* [EXERCISE REQUIREMENTS]: A verbatim repetition of the data below is requested, without images.

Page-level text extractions

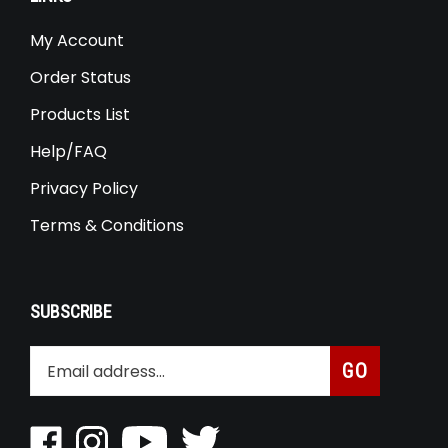
My Account
Order Status
Products List
Help/FAQ
Privacy Policy
Terms & Conditions
SUBSCRIBE
Enter
Subscribe
GO
your
email
address
Like
Follow
Pin
Follow
to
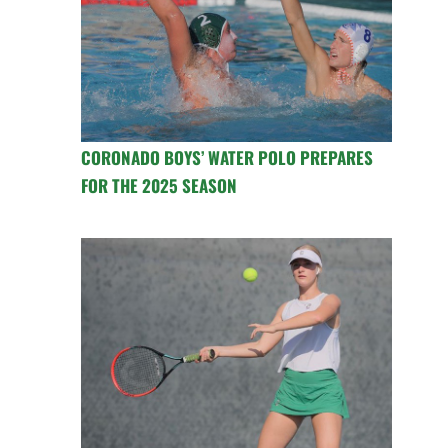
CORONADO BOYS’ WATER POLO PREPARES
FOR THE 2025 SEASON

* [ANSWER SECTION]:
My Account
Order Status
Products List
Help/FAQ
Privacy Policy
Terms & Conditions
SUBSCRIBE
Enter
Subscribe
GO
your
email
address
Like
Follow
Pin
Follow
to
CORONADO BOYS’ WATER POLO PREPARES
FOR THE 2025 SEASON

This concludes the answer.